Work request: The result should be the lines from the one holding "Mobile UI element" to the final line of the records below, repeated exactly and with no pictures.
Data for this exercise section start
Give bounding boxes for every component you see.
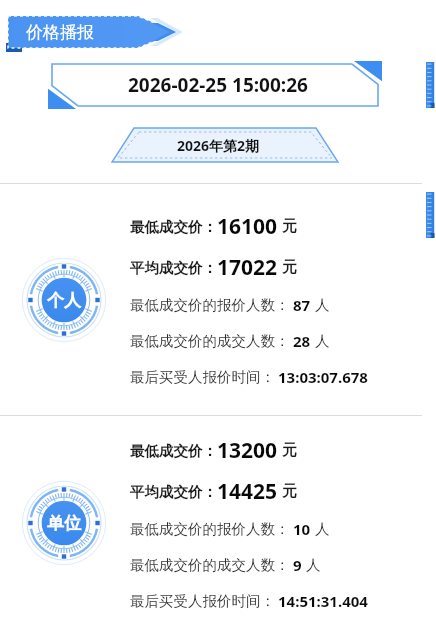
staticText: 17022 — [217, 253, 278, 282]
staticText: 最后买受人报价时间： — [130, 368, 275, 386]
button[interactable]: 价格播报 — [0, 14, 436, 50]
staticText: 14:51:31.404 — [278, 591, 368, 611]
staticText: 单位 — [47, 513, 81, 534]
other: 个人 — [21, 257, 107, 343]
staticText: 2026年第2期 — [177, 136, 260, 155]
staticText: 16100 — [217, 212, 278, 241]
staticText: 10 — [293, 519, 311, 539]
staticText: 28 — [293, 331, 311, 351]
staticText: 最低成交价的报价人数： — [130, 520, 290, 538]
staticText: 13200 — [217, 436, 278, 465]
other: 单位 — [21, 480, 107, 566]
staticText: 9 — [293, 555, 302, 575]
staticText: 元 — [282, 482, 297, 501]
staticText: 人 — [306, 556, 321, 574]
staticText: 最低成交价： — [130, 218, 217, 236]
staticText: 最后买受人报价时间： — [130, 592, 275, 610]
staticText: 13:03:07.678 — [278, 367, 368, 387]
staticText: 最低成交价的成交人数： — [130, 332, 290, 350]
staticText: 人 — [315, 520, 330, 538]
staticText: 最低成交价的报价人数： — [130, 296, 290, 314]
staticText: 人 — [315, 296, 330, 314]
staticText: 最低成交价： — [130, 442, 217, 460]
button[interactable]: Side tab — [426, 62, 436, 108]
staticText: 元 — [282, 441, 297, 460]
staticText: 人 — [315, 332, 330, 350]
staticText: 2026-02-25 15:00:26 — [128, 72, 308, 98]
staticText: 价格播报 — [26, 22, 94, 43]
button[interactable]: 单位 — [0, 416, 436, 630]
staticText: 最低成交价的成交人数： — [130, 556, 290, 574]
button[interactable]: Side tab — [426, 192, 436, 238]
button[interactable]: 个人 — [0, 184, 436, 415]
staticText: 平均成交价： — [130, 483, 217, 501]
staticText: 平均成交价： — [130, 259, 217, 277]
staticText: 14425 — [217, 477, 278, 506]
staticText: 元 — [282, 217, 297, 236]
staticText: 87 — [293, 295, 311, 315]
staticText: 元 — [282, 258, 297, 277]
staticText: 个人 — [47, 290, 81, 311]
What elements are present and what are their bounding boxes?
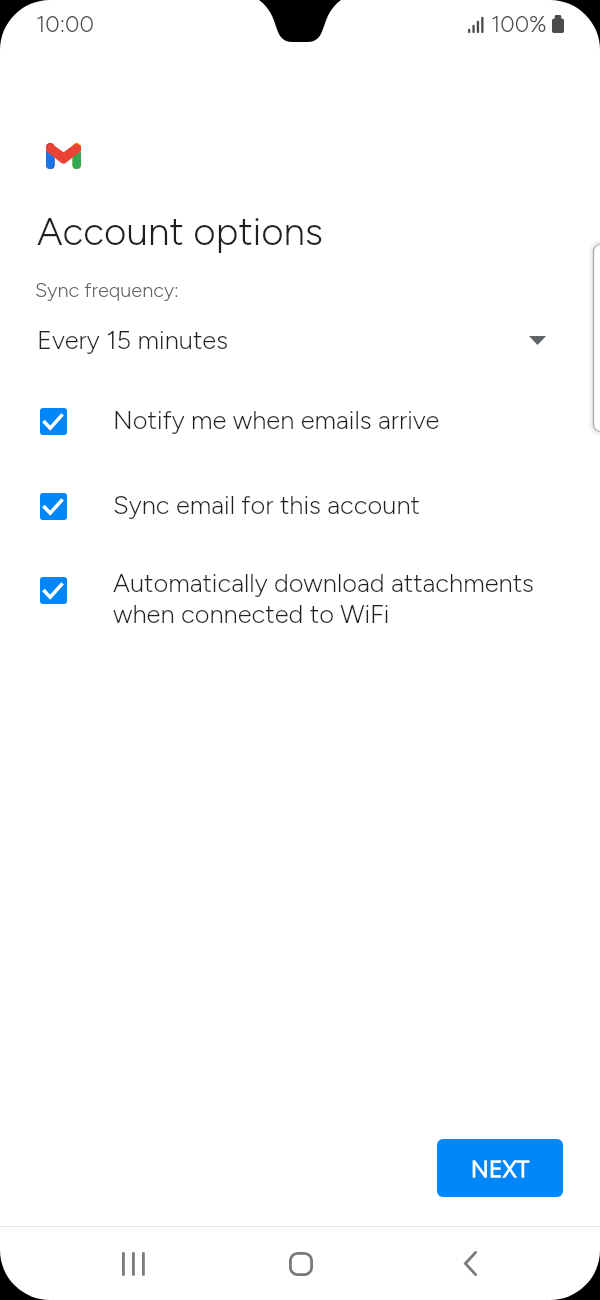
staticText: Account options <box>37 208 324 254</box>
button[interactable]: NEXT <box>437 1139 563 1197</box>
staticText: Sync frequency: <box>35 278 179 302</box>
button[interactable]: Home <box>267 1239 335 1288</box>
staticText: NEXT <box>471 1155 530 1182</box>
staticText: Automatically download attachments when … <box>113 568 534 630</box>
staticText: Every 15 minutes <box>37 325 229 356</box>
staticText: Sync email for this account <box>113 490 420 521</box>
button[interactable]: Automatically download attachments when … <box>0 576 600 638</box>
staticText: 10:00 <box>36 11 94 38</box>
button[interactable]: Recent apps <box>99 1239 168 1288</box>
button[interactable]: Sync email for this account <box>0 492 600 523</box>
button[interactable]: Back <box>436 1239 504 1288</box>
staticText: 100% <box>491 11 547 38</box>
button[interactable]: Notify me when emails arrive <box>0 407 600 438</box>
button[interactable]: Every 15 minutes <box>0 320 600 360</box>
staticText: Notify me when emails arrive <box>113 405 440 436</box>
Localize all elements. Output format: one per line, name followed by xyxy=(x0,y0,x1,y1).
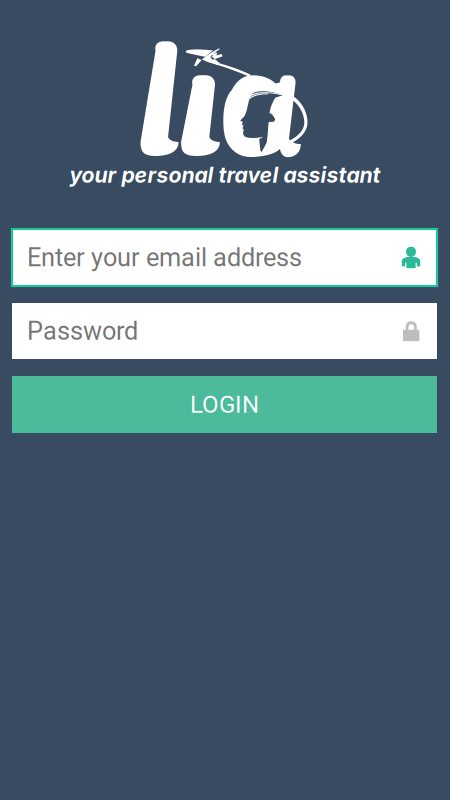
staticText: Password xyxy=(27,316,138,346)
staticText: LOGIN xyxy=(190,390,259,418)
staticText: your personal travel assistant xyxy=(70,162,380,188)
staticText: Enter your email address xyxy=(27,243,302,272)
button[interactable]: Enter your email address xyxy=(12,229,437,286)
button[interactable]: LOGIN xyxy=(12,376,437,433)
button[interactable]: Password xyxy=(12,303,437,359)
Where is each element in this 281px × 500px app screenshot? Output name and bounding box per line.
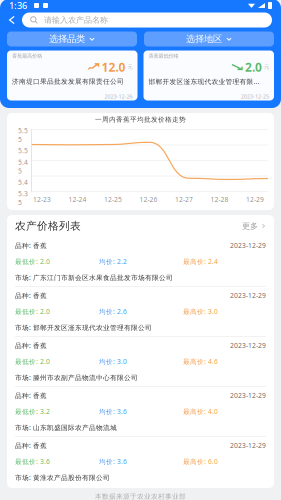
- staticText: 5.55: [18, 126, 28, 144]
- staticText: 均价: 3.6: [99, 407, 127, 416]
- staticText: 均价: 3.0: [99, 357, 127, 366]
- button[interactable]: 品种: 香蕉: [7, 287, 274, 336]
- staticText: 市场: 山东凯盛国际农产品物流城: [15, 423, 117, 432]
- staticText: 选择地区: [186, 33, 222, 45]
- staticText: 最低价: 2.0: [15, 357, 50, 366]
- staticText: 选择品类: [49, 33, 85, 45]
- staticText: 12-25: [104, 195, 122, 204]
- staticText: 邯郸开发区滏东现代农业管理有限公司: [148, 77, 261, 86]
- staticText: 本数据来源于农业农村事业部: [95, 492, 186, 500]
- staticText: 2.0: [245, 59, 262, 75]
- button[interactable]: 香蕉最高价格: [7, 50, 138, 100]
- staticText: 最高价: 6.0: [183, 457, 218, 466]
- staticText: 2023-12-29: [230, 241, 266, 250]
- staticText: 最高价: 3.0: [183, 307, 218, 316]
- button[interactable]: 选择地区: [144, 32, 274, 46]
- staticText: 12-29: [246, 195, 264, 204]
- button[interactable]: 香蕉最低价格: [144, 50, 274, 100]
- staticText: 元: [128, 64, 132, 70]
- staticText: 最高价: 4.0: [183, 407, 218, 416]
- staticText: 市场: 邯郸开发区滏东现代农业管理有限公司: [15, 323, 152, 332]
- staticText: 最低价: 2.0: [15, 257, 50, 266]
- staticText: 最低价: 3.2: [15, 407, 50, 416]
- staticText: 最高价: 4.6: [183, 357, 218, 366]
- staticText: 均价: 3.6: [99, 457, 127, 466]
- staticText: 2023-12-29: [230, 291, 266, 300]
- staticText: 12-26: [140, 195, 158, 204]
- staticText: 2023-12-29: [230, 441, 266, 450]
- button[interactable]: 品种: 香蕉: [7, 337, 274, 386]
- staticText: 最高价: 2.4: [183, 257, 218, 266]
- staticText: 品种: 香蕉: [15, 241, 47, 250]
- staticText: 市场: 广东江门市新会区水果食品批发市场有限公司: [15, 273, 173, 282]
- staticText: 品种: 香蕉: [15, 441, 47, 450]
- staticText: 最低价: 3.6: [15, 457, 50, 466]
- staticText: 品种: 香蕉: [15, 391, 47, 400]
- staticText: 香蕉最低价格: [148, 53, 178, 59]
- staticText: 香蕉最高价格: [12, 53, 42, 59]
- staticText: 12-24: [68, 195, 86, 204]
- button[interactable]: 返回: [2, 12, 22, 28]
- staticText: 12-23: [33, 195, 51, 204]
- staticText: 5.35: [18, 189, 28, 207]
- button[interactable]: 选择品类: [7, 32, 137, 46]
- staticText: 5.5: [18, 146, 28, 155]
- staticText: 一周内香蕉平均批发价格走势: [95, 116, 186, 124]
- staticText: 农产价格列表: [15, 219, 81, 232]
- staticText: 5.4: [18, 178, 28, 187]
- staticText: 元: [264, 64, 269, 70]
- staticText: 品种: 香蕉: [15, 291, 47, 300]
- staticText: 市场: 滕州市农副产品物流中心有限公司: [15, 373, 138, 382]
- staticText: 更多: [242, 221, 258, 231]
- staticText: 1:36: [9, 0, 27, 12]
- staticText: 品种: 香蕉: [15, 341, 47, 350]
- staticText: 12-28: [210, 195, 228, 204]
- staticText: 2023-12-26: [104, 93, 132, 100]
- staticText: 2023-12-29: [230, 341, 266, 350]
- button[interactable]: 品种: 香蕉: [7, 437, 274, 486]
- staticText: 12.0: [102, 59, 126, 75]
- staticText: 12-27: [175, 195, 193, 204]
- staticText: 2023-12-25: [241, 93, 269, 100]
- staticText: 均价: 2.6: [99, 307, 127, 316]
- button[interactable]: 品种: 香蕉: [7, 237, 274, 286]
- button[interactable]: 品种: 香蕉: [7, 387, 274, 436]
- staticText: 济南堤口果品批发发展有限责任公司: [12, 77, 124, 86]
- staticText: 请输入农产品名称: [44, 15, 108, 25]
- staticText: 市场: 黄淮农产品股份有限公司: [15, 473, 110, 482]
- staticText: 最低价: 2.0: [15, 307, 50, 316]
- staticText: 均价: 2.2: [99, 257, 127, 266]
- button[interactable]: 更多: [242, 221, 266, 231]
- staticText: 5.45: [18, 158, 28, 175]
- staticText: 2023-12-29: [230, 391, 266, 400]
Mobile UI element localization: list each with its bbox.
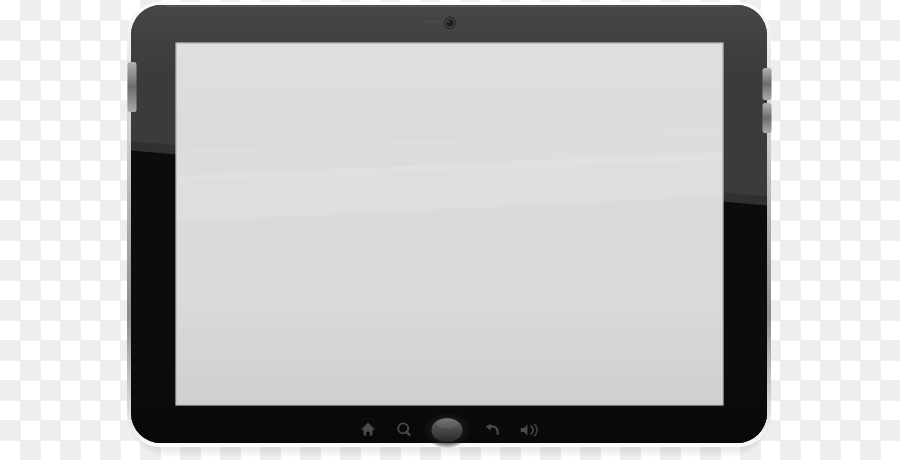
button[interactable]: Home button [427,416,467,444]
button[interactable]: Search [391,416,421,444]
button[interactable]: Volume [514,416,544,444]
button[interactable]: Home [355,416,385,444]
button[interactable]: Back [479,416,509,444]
Data for this exercise section end
Result of the exercise:
Mobile UI element localization: list each with its bbox.
button[interactable]: Home button [427,416,467,444]
button[interactable]: Search [391,416,421,444]
button[interactable]: Volume [514,416,544,444]
button[interactable]: Home [355,416,385,444]
button[interactable]: Back [479,416,509,444]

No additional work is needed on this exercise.